Transcript
HostWe see the moon every night, just hanging there, but it feels like this far-off place that's almost impossible to reach. Now we have this new giant rocket called the SLS that's built to take people back there for the first time in a long time, but on these first trips, they're not even going to touch the ground. How do you actually throw a ship that far, let it loop around a moving rock, and make sure it comes back home without just flying off into the deep dark?
GuestIt all starts with the biggest push we have ever built. The SLS is basically a giant tower of fuel with a tiny room for people on the very top. To get that room, or the pod, away from Earth, you have to hit a very specific speed. If you go too slow, the Earth just pulls you back down like a ball you threw in the air. You have to hit about twenty-five thousand miles per hour to break the grip of our world. Most of the rocket is just there to get that pod moving fast enough in the first eight minutes. Once they reach that speed and point themselves at the moon, they actually turn the big engines off. They're basically coasting across a huge empty void for days, just using the speed they gained in those first few minutes.
HostSo they're just drifting? That feels like you're leaving a lot to chance. What happens if you get out there and you realize your aim was off by a few inches? You can't exactly turn a steering wheel in space.
GuestWell, you do have small thrusters, like little puffs of air, to nudge the ship left or right, but you're right that you can't steer it like a car. There's no air for wings to push against. Everything is about the math you do before you even leave the ground. You're not aiming for where the moon is right now. You're aiming for where the moon will be in three days. It's like a quarterback throwing a long pass to a player who's sprinting down the field. If you throw it to where they're standing now, you miss. You have to lead the target. And the moon is moving fast, thousands of miles per hour. So the ship has to meet the moon at a very specific spot in space, almost like they're timing a jump onto a moving train.

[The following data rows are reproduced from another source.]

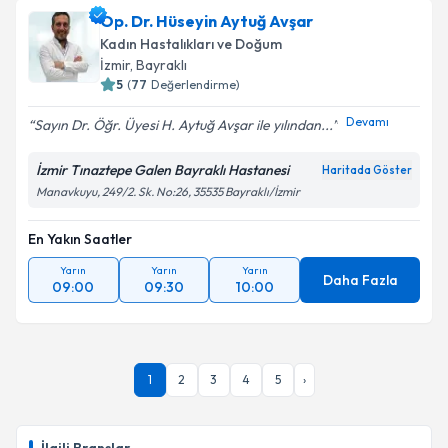
talebi oluşturun. Size bu uzmandan randevu almanız
Op. Dr. Hüseyin Aytuğ Avşar
için bir takvim hazırlandığında e-posta ile
bilgilendireceğiz.
Kadın Hastalıkları ve Doğum
İzmir
,
Bayraklı
E-posta Adresiniz
5
(
77
Değerlendirme)
Devamı
Sayın Dr. Öğr. Üyesi H. Aytuğ Avşar ile yılından...
İzmir Tınaztepe Galen Bayraklı Hastanesi
Haritada Göster
Kişisel verilerimin işlenmesine ilişkin
Aydınlatma
Manavkuyu, 249/2. Sk. No:26, 35535 Bayraklı/İzmir
Metni
'ni okudum ve kişisel verilerimin belirtilen
kapsamda işlenmesini kabul ediyorum.
En Yakın Saatler
Yarın
Yarın
Yarın
Daha Fazla
Takvim Talebini Gönder
09:00
09:30
10:00
1
2
3
4
5
›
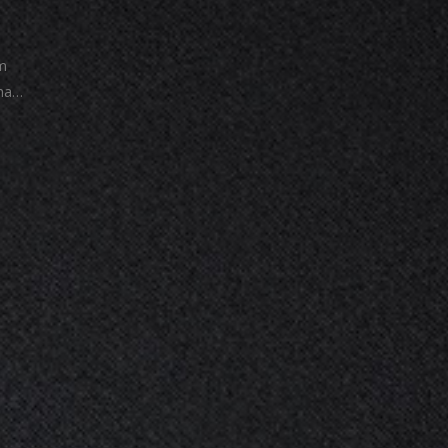
um
cha…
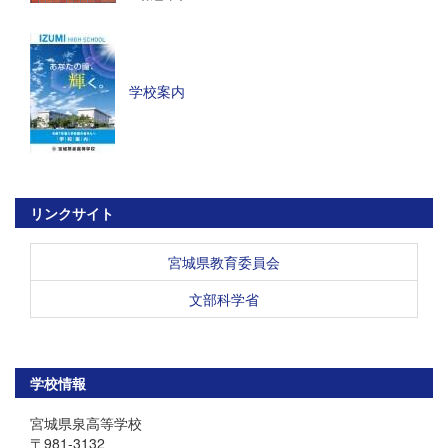
学校案内
リンクサイト
宮城県教育委員会
文部科学省
学校情報
宮城県泉高等学校
〒981-3132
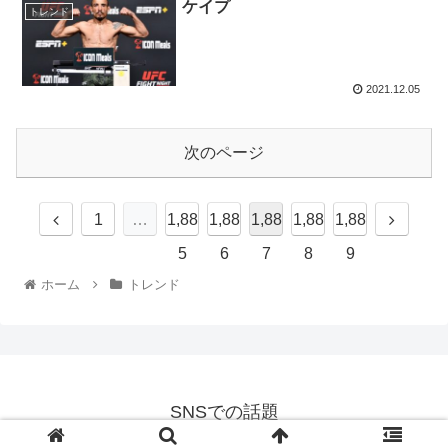
ケイプ
トレンド
2021.12.05
次のページ
1
…
1,88
1,88
1,88
1,88
1,88
5
6
7
8
9
ホーム
トレンド
SNSでの話題
© 2021 SNSでの話題.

HostBut why go all the way there just to turn around? It seems like a lot of work and a lot of fire just to see the far side of the moon and then head home. Why not just carry enough fuel to turn the ship around whenever we want?
GuestFuel is incredibly heavy. Every extra gallon of gas you bring means you need even more gas just to lift that gas. It's a loop that makes the rocket get too big to even fly. So, instead of bringing a huge engine to turn around, we use the moon itself as a u-turn. We call this a free return path. We aim the ship so it skims just past the edge of the moon. As the ship gets close, the moon’s own weight, its pull, grabs the ship. Instead of pulling it down to crash, it swings the ship around in a tight curve, like a tetherball swinging around a pole. That swing flings the ship back toward Earth. It's a way to change direction for free, using the weight of a whole world to do the heavy lifting for us.

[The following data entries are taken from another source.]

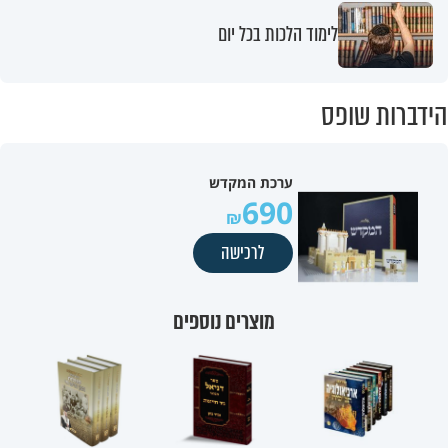
לימוד הלכות בכל יום
הידברות שופס
ערכת המקדש
690
לרכישה
מוצרים נוספים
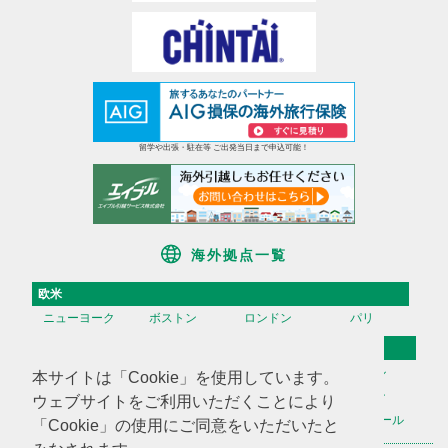
留学や出張・駐在等 ご出発当日まで申込可能！
海外拠点一覧
欧米
ニューヨーク
ボストン
ロンドン
パリ
アジア
香港
台湾
高雄
ソウル
本サイトは「Cookie」を使用しています。
天津
上海
蘇州
深セン
ウェブサイトをご利用いただくことにより
広州
ハノイ
マニラ
シンガポール
「Cookie」の使用にご同意をいただいたと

HostThat sounds risky though. If that pull is so strong, how do we know it won't just suck the ship in? It feels like you're playing with fire by getting that close to something so heavy.

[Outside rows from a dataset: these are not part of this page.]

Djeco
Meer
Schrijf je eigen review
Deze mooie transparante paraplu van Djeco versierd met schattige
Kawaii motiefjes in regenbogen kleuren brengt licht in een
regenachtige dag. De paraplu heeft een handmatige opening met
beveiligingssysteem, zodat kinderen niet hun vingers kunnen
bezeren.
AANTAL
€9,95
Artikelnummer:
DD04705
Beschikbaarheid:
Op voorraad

GuestIt's a bit like a balancing act on a ridge. If you go too close, you crash. If you stay too far away, the moon doesn't pull you hard enough and you go sailing off into deep space, never to come back. You have to hit a tiny window in space. But the beauty of this path is that if the engines stop working halfway there, the pull of the moon and the Earth will naturally bring you home anyway. It's like a giant invisible track in the sky. Once you're on it, you're locked into that loop. You go out, you swing around the back side of the moon where it's totally dark, and then you see the Earth rise over the edge as you get kicked back toward home.
HostOkay, so the moon does the turn for us. But when the crew gets back to Earth, they're still moving at that crazy speed of twenty-five thousand miles per hour. They're basically a falling star at that point. How do they stop without burning up or hitting the ocean like a bomb?
GuestThis is the hardest part. When they hit our air, they're going about ten thousand miles per hour faster than the people coming back from the space station. If they just dove straight in, the heat would be too much for even the best heat shield. So they do something called a skip. They hit the top of the air at an angle, like a stone skipping across a pond. They dip in, the air slows them down and heats up the bottom of the ship, and then they actually bounce back up into space for a second. That bounce lets the ship cool down for a moment before they make the final dive. It also lets them pick exactly where they want to land in the ocean.
HostThe skip makes sense, but it still feels like the margin for error is almost zero. If the ship bounces too high, do they just fly back out into space again?
GuestThat's the big fear. If they hit the air at too shallow of an angle, they'll just skip off and fly away forever, like a rock skipping off water and never sinking. If they come in too steep, they burn up. The window they have to hit is like trying to slide a piece of paper into a thin slot while you're running at full speed. Once they get through that skip and slow down enough, the air finally grabs them for good. Then it's just a matter of three big parachutes opening up to turn a twenty-thousand-mile-per-hour fall into a gentle splash in the sea.
GuestThe craziest part is that for most of the trip home, the crew is just coasting in the dark with no engines running, trusting that the math they did a week ago will hit a target in the ocean only a few miles wide.
HostThat big white light in the sky is more than just a view, it's a giant, moving anchor that lets us swing out into the dark and still find our way back to our own front door.